Je parlais à la sœur qui ne m’écoutait pas.
Je parlais comme quelqu’un qui renverse un sac plastique par terre, un sac plein de choses du supermarché. Un sac plein de Nesquik, de liquide vaisselle et de pastilles Valda et tout finit par terre avec les pastilles Valda qui nagent dans le liquide vaisselle et la poudre de Nesquik qui vole de partout et remplit l’air de cette saveur de petit-déjeuner des enfants… J’ai ouvert la bouche et j’ai dit à la sœur tout ce qui me passait par la tête. J’ai renversé mon cerveau sur elle.

Je lui ai dit « je déteste ce costume de lapin. C’est le déguisement recyclé de la résidence, et moi je suis le plus petit de la résidence et c’est le déguisement qu’on met aux petits garçons de neuf ans comme moi. Mais cela fait presque vingt ans que ce costume de lapin en peluche fait le tour de la résidence et que tout le monde le met. C’est un déguisement des années cinquante. Un déguisement insipide. Il est stupide comme les années cinquante. Et moi je serai le centième enfant stupide à porter ce déguisement stupide.
Il a même une oreille rouillée.

Moi je voulais le costume de Tarzan.
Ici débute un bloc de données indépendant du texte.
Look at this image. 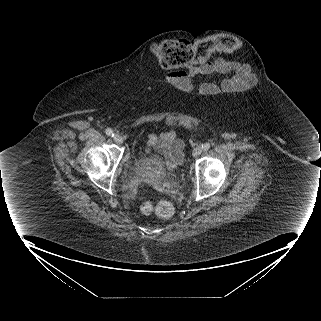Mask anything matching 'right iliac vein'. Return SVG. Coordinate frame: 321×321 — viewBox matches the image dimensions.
<instances>
[{"label":"right iliac vein","mask_w":321,"mask_h":321,"mask_svg":"<svg viewBox=\"0 0 321 321\" xmlns=\"http://www.w3.org/2000/svg\"><path fill=\"white\" fill-rule=\"evenodd\" d=\"M114 141L119 145L123 143V139L119 134L114 135Z\"/></svg>","instance_id":"obj_1"}]
</instances>
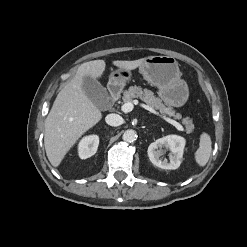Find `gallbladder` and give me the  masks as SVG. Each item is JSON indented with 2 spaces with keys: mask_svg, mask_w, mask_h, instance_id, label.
<instances>
[{
  "mask_svg": "<svg viewBox=\"0 0 247 247\" xmlns=\"http://www.w3.org/2000/svg\"><path fill=\"white\" fill-rule=\"evenodd\" d=\"M83 90L97 108L102 109L105 106L109 95L106 88L98 80L89 76L84 77Z\"/></svg>",
  "mask_w": 247,
  "mask_h": 247,
  "instance_id": "obj_1",
  "label": "gallbladder"
}]
</instances>
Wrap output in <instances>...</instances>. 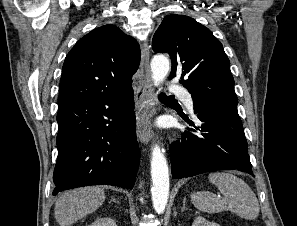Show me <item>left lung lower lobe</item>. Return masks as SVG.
<instances>
[{
  "label": "left lung lower lobe",
  "instance_id": "left-lung-lower-lobe-1",
  "mask_svg": "<svg viewBox=\"0 0 297 226\" xmlns=\"http://www.w3.org/2000/svg\"><path fill=\"white\" fill-rule=\"evenodd\" d=\"M202 125L193 123L181 142L171 144V170L175 179L205 172L236 169L253 176L248 144L236 107L213 105L195 110Z\"/></svg>",
  "mask_w": 297,
  "mask_h": 226
}]
</instances>
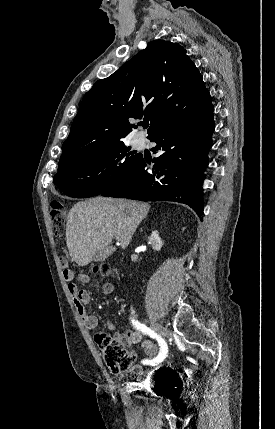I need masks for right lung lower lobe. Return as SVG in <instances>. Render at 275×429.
<instances>
[{"instance_id":"right-lung-lower-lobe-1","label":"right lung lower lobe","mask_w":275,"mask_h":429,"mask_svg":"<svg viewBox=\"0 0 275 429\" xmlns=\"http://www.w3.org/2000/svg\"><path fill=\"white\" fill-rule=\"evenodd\" d=\"M213 108L203 116L157 131L149 139L157 143L151 170L143 157L117 184L102 196L142 201H175L203 214V171L212 145ZM149 163V162H148Z\"/></svg>"}]
</instances>
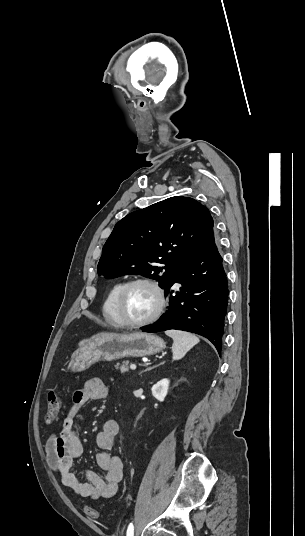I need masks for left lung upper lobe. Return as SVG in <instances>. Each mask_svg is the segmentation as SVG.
I'll return each instance as SVG.
<instances>
[{
  "label": "left lung upper lobe",
  "mask_w": 305,
  "mask_h": 536,
  "mask_svg": "<svg viewBox=\"0 0 305 536\" xmlns=\"http://www.w3.org/2000/svg\"><path fill=\"white\" fill-rule=\"evenodd\" d=\"M213 234V219L204 205L189 197H171L115 225L97 272L106 278L143 275L166 287Z\"/></svg>",
  "instance_id": "left-lung-upper-lobe-1"
}]
</instances>
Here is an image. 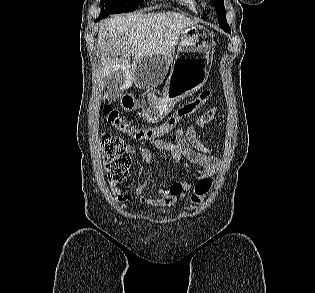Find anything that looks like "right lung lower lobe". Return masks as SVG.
I'll return each instance as SVG.
<instances>
[{"mask_svg":"<svg viewBox=\"0 0 315 293\" xmlns=\"http://www.w3.org/2000/svg\"><path fill=\"white\" fill-rule=\"evenodd\" d=\"M108 15H100L97 19H96V21H98V20H100V19H102V18H105V17H107Z\"/></svg>","mask_w":315,"mask_h":293,"instance_id":"98d812e1","label":"right lung lower lobe"}]
</instances>
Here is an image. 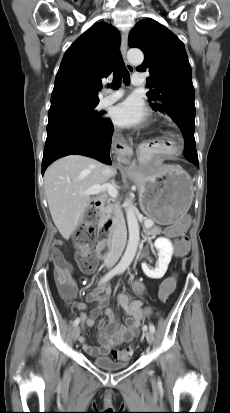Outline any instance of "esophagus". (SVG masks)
I'll return each mask as SVG.
<instances>
[{"mask_svg": "<svg viewBox=\"0 0 230 413\" xmlns=\"http://www.w3.org/2000/svg\"><path fill=\"white\" fill-rule=\"evenodd\" d=\"M127 48H128V31L125 30L122 32L121 54L125 62V65L127 67V70L130 73H132L134 71V67L126 59ZM117 149H118L119 155L122 156L124 153L129 152L130 147L126 143H119V145L117 146Z\"/></svg>", "mask_w": 230, "mask_h": 413, "instance_id": "34e87169", "label": "esophagus"}]
</instances>
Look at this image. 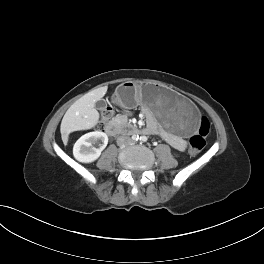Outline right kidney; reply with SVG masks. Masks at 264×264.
I'll return each instance as SVG.
<instances>
[{
    "label": "right kidney",
    "mask_w": 264,
    "mask_h": 264,
    "mask_svg": "<svg viewBox=\"0 0 264 264\" xmlns=\"http://www.w3.org/2000/svg\"><path fill=\"white\" fill-rule=\"evenodd\" d=\"M98 141L103 144L100 148L92 147ZM108 144V136L101 131L89 132L81 136L73 147V155L76 160L82 163H91L99 158L101 151Z\"/></svg>",
    "instance_id": "obj_1"
}]
</instances>
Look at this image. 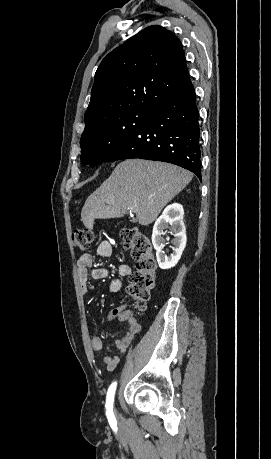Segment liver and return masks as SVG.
Returning <instances> with one entry per match:
<instances>
[{"instance_id": "obj_1", "label": "liver", "mask_w": 271, "mask_h": 459, "mask_svg": "<svg viewBox=\"0 0 271 459\" xmlns=\"http://www.w3.org/2000/svg\"><path fill=\"white\" fill-rule=\"evenodd\" d=\"M192 178L191 172L165 162L125 160L87 198L81 220L85 228L93 229L96 218H123L132 210L139 224L148 226Z\"/></svg>"}]
</instances>
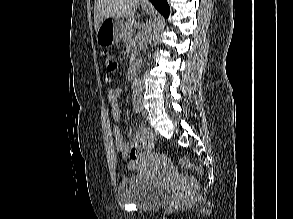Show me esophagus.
<instances>
[{
  "instance_id": "34e87169",
  "label": "esophagus",
  "mask_w": 293,
  "mask_h": 219,
  "mask_svg": "<svg viewBox=\"0 0 293 219\" xmlns=\"http://www.w3.org/2000/svg\"><path fill=\"white\" fill-rule=\"evenodd\" d=\"M143 3L148 4V0H142Z\"/></svg>"
}]
</instances>
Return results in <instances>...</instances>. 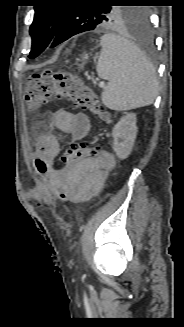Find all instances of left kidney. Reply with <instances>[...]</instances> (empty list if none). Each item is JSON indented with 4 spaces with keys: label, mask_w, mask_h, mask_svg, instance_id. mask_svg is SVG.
Segmentation results:
<instances>
[{
    "label": "left kidney",
    "mask_w": 184,
    "mask_h": 327,
    "mask_svg": "<svg viewBox=\"0 0 184 327\" xmlns=\"http://www.w3.org/2000/svg\"><path fill=\"white\" fill-rule=\"evenodd\" d=\"M113 149L120 159H126L134 146L137 135L136 115L127 113L114 126L113 131Z\"/></svg>",
    "instance_id": "left-kidney-1"
}]
</instances>
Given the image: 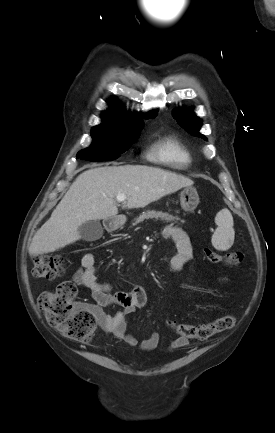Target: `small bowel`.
Wrapping results in <instances>:
<instances>
[{
    "label": "small bowel",
    "mask_w": 275,
    "mask_h": 433,
    "mask_svg": "<svg viewBox=\"0 0 275 433\" xmlns=\"http://www.w3.org/2000/svg\"><path fill=\"white\" fill-rule=\"evenodd\" d=\"M163 237L174 243L175 252L168 259L173 271H178L193 256L192 247L187 234L179 227L167 225L163 230ZM73 282L89 290L94 303L88 308L94 313L102 330L130 346L137 345V339L127 332L128 317L136 310L148 304L146 291L142 286L136 285L129 290H114L113 285L99 282L96 277V259L93 253H85L81 258V268L73 276ZM120 306L122 309L114 314H107L104 308ZM160 334L153 332L140 343L144 351H152L159 346ZM188 340L178 337L173 340L170 350L186 347Z\"/></svg>",
    "instance_id": "c3829d8e"
}]
</instances>
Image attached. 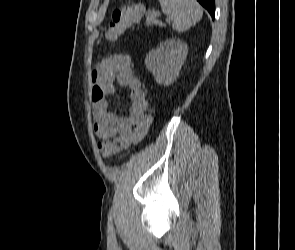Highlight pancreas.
<instances>
[{"instance_id":"pancreas-1","label":"pancreas","mask_w":295,"mask_h":250,"mask_svg":"<svg viewBox=\"0 0 295 250\" xmlns=\"http://www.w3.org/2000/svg\"><path fill=\"white\" fill-rule=\"evenodd\" d=\"M157 13L154 11H148L146 13V25H153V24H159V22L156 20Z\"/></svg>"}]
</instances>
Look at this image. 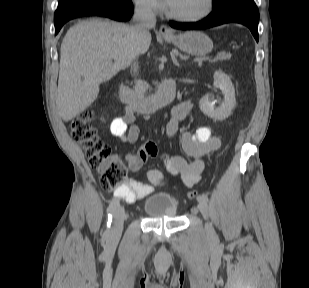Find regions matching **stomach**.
<instances>
[{
	"mask_svg": "<svg viewBox=\"0 0 309 288\" xmlns=\"http://www.w3.org/2000/svg\"><path fill=\"white\" fill-rule=\"evenodd\" d=\"M163 38L173 43L181 51L192 55H205L211 52V39L200 31H190L179 35H164Z\"/></svg>",
	"mask_w": 309,
	"mask_h": 288,
	"instance_id": "1",
	"label": "stomach"
}]
</instances>
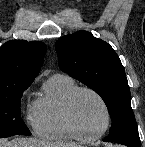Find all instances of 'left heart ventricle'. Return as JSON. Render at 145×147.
Here are the masks:
<instances>
[{"instance_id":"b2bd125f","label":"left heart ventricle","mask_w":145,"mask_h":147,"mask_svg":"<svg viewBox=\"0 0 145 147\" xmlns=\"http://www.w3.org/2000/svg\"><path fill=\"white\" fill-rule=\"evenodd\" d=\"M75 114L87 133H97L105 126V111L98 99L88 92H82L76 98Z\"/></svg>"}]
</instances>
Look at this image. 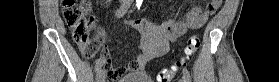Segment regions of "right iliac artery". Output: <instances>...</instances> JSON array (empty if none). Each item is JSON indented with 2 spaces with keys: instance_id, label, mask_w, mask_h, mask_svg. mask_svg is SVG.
I'll return each mask as SVG.
<instances>
[{
  "instance_id": "right-iliac-artery-1",
  "label": "right iliac artery",
  "mask_w": 279,
  "mask_h": 82,
  "mask_svg": "<svg viewBox=\"0 0 279 82\" xmlns=\"http://www.w3.org/2000/svg\"><path fill=\"white\" fill-rule=\"evenodd\" d=\"M133 3V0H125L124 3L122 4V6H120V8L116 11L115 16L117 18H121L124 16V14L128 11V9L130 8L131 4ZM102 67V63L100 61H97L95 64V68L94 71L95 72H99L101 70Z\"/></svg>"
}]
</instances>
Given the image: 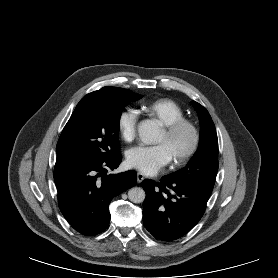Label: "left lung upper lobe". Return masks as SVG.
<instances>
[{
    "instance_id": "5c2ea615",
    "label": "left lung upper lobe",
    "mask_w": 278,
    "mask_h": 278,
    "mask_svg": "<svg viewBox=\"0 0 278 278\" xmlns=\"http://www.w3.org/2000/svg\"><path fill=\"white\" fill-rule=\"evenodd\" d=\"M192 104L198 113L201 126L199 147L183 169L169 174L168 177L213 188L218 171V139L215 125L202 105L195 101Z\"/></svg>"
}]
</instances>
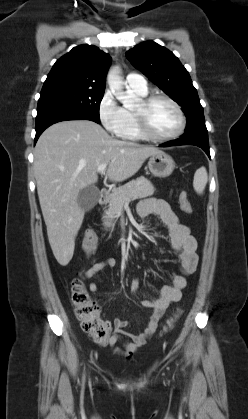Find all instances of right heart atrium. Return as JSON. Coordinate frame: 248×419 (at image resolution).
Masks as SVG:
<instances>
[{
    "label": "right heart atrium",
    "instance_id": "1",
    "mask_svg": "<svg viewBox=\"0 0 248 419\" xmlns=\"http://www.w3.org/2000/svg\"><path fill=\"white\" fill-rule=\"evenodd\" d=\"M98 116L108 132L118 137L122 136L126 124L125 109L119 105L110 90L105 91L100 99Z\"/></svg>",
    "mask_w": 248,
    "mask_h": 419
}]
</instances>
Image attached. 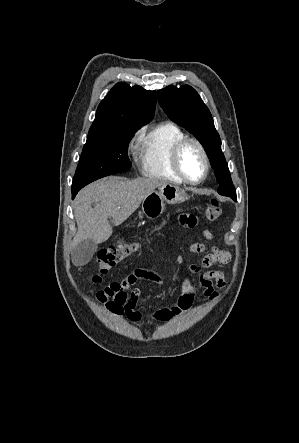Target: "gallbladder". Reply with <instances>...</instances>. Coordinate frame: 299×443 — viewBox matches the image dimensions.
<instances>
[{
  "instance_id": "1",
  "label": "gallbladder",
  "mask_w": 299,
  "mask_h": 443,
  "mask_svg": "<svg viewBox=\"0 0 299 443\" xmlns=\"http://www.w3.org/2000/svg\"><path fill=\"white\" fill-rule=\"evenodd\" d=\"M98 245L91 239L84 240L77 244L73 249V261L78 265L87 264L93 254L96 252Z\"/></svg>"
}]
</instances>
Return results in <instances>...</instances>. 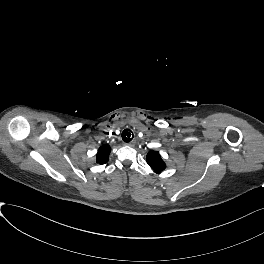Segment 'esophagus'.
<instances>
[{
    "instance_id": "esophagus-1",
    "label": "esophagus",
    "mask_w": 264,
    "mask_h": 264,
    "mask_svg": "<svg viewBox=\"0 0 264 264\" xmlns=\"http://www.w3.org/2000/svg\"><path fill=\"white\" fill-rule=\"evenodd\" d=\"M125 145L133 146L134 145V142L125 143Z\"/></svg>"
}]
</instances>
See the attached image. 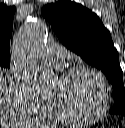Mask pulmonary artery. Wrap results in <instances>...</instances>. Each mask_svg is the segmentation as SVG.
I'll use <instances>...</instances> for the list:
<instances>
[{
    "mask_svg": "<svg viewBox=\"0 0 125 128\" xmlns=\"http://www.w3.org/2000/svg\"><path fill=\"white\" fill-rule=\"evenodd\" d=\"M66 55L67 51L59 45H47L43 53L45 60L54 67H61Z\"/></svg>",
    "mask_w": 125,
    "mask_h": 128,
    "instance_id": "1",
    "label": "pulmonary artery"
}]
</instances>
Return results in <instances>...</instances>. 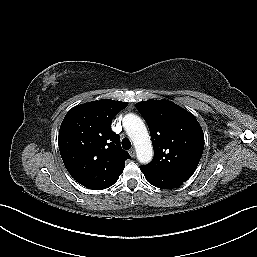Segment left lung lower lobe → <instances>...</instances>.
I'll return each instance as SVG.
<instances>
[{
  "label": "left lung lower lobe",
  "mask_w": 257,
  "mask_h": 257,
  "mask_svg": "<svg viewBox=\"0 0 257 257\" xmlns=\"http://www.w3.org/2000/svg\"><path fill=\"white\" fill-rule=\"evenodd\" d=\"M147 181L155 187L167 189L178 187L183 184V182L187 181V179L170 176L168 174H158L155 176L147 175L143 170H141Z\"/></svg>",
  "instance_id": "obj_1"
}]
</instances>
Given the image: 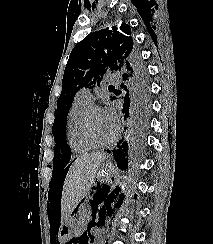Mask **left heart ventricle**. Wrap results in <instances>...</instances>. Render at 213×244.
<instances>
[{
  "mask_svg": "<svg viewBox=\"0 0 213 244\" xmlns=\"http://www.w3.org/2000/svg\"><path fill=\"white\" fill-rule=\"evenodd\" d=\"M90 128L93 135L99 140L109 139L114 132V126L108 123L103 110L92 111L90 115Z\"/></svg>",
  "mask_w": 213,
  "mask_h": 244,
  "instance_id": "b2bd125f",
  "label": "left heart ventricle"
}]
</instances>
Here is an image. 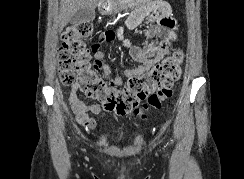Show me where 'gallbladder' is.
I'll list each match as a JSON object with an SVG mask.
<instances>
[{"mask_svg":"<svg viewBox=\"0 0 244 179\" xmlns=\"http://www.w3.org/2000/svg\"><path fill=\"white\" fill-rule=\"evenodd\" d=\"M95 18L94 10L91 8H81V10H77L76 14H74L73 18L69 20L70 24H83V22H92Z\"/></svg>","mask_w":244,"mask_h":179,"instance_id":"1","label":"gallbladder"}]
</instances>
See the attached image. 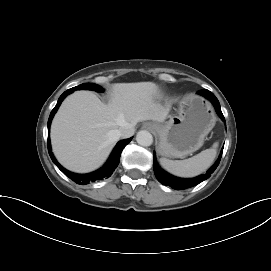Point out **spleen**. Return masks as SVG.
Returning a JSON list of instances; mask_svg holds the SVG:
<instances>
[{
    "label": "spleen",
    "mask_w": 271,
    "mask_h": 271,
    "mask_svg": "<svg viewBox=\"0 0 271 271\" xmlns=\"http://www.w3.org/2000/svg\"><path fill=\"white\" fill-rule=\"evenodd\" d=\"M218 143L209 149L185 160L160 158L161 166L169 173L183 178H190L205 172L213 163L217 154Z\"/></svg>",
    "instance_id": "1"
}]
</instances>
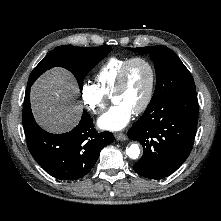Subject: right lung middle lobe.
I'll list each match as a JSON object with an SVG mask.
<instances>
[{"label":"right lung middle lobe","mask_w":221,"mask_h":221,"mask_svg":"<svg viewBox=\"0 0 221 221\" xmlns=\"http://www.w3.org/2000/svg\"><path fill=\"white\" fill-rule=\"evenodd\" d=\"M112 50L110 46L103 47H75L62 45L53 49L34 68L28 84L33 82L46 70L52 67H63L71 71L76 77L82 90L83 80L86 75L107 56Z\"/></svg>","instance_id":"dd1d6c3e"}]
</instances>
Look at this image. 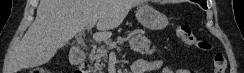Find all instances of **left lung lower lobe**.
Masks as SVG:
<instances>
[{
	"mask_svg": "<svg viewBox=\"0 0 244 73\" xmlns=\"http://www.w3.org/2000/svg\"><path fill=\"white\" fill-rule=\"evenodd\" d=\"M195 2V1H194ZM201 4H203V0H201V2H200ZM206 9V8H205Z\"/></svg>",
	"mask_w": 244,
	"mask_h": 73,
	"instance_id": "1",
	"label": "left lung lower lobe"
}]
</instances>
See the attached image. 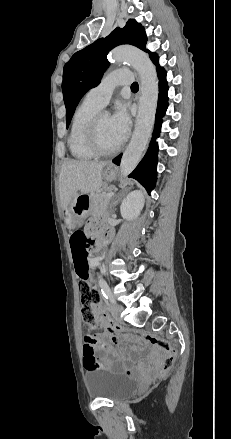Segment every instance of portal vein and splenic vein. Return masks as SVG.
<instances>
[{"label": "portal vein and splenic vein", "instance_id": "obj_1", "mask_svg": "<svg viewBox=\"0 0 231 439\" xmlns=\"http://www.w3.org/2000/svg\"><path fill=\"white\" fill-rule=\"evenodd\" d=\"M113 195H114V193L111 192V193L106 194V197L110 198V197H112Z\"/></svg>", "mask_w": 231, "mask_h": 439}]
</instances>
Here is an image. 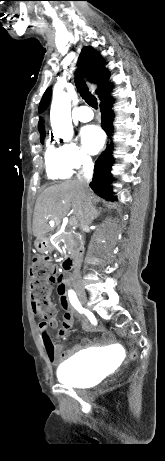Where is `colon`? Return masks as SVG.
I'll return each mask as SVG.
<instances>
[{"label":"colon","instance_id":"1","mask_svg":"<svg viewBox=\"0 0 165 461\" xmlns=\"http://www.w3.org/2000/svg\"><path fill=\"white\" fill-rule=\"evenodd\" d=\"M57 268L48 260L38 257L30 268L31 275V296L37 309L45 316L51 317L54 307L49 299L51 284H57ZM46 340L51 343V339L46 336ZM132 356H136L133 352Z\"/></svg>","mask_w":165,"mask_h":461}]
</instances>
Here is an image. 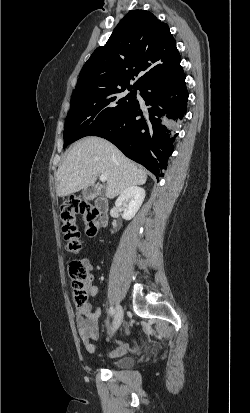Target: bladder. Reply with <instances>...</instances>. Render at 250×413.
I'll return each instance as SVG.
<instances>
[{"label":"bladder","instance_id":"bladder-1","mask_svg":"<svg viewBox=\"0 0 250 413\" xmlns=\"http://www.w3.org/2000/svg\"><path fill=\"white\" fill-rule=\"evenodd\" d=\"M133 365V359L129 356L119 357L110 363L113 368H129Z\"/></svg>","mask_w":250,"mask_h":413}]
</instances>
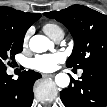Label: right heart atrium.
<instances>
[{"mask_svg":"<svg viewBox=\"0 0 107 107\" xmlns=\"http://www.w3.org/2000/svg\"><path fill=\"white\" fill-rule=\"evenodd\" d=\"M29 37H30V31H28V32L25 34L24 44H27V42H28V40H29Z\"/></svg>","mask_w":107,"mask_h":107,"instance_id":"1","label":"right heart atrium"}]
</instances>
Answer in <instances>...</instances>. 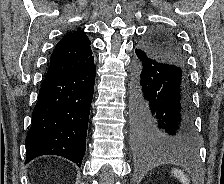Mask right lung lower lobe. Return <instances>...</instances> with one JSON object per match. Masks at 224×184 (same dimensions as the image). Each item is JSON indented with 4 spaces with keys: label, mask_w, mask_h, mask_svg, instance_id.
Here are the masks:
<instances>
[{
    "label": "right lung lower lobe",
    "mask_w": 224,
    "mask_h": 184,
    "mask_svg": "<svg viewBox=\"0 0 224 184\" xmlns=\"http://www.w3.org/2000/svg\"><path fill=\"white\" fill-rule=\"evenodd\" d=\"M96 67L46 76L26 136V161L58 155L79 167L86 151V136Z\"/></svg>",
    "instance_id": "obj_1"
}]
</instances>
Tu connais Tarzan ? C’est un héros de film de la jungle. Lui, c’est quelqu’un qui ne connaît aucun mot à part “moi”, “toi”, son nom et celui d’une guenon qui s’appelle Chita. Et pendant le film, il apprend aussi le nom d’une belle femme blanche qui s’appelle Djène. Et de toute sa vie il n’arrive qu’à faire des phrases qui contiennent des mots du genre “moi Tarzan, toi Chita” ou bien “moi Tarzan, toi Djène”, ou bien il appelle “Chita !” quand il a besoin de la guenon ou “Djène !” quand la femme blanche est en danger. Mais à un moment donné on comprend que la guenon est jalouse de la femme blanche, la guenon est vexée et ne parle plus. En fait, dans le film, elle ne parle jamais, sauf quelques petits cris de guenon en colère…

La guenon ne dit même pas son nom, elle ne dit pas “moi Chita”. Tandis que la femme blanche bavarde tout le temps. Elle bavarde avec tout le monde. Elle bavarde tellement qu’on dirait qu’elle est plus attardée du cerveau que la guenon. Mais la guenon est toute poilue et Tarzan ça le dégoûte. Alors que la Blanche au contraire, elle est tout épilée et Tarzan demeure perplexe. Mais ensuite il tombe amoureux et ma grand-mère dit que “Tarzan a découvert que même la Blanche, elle a des poils. Mais elle en a seulement là où c’est utile et Tarzan aime bien cette femme et cette concentration de poils. Elle lui plaît plus que la guenon”.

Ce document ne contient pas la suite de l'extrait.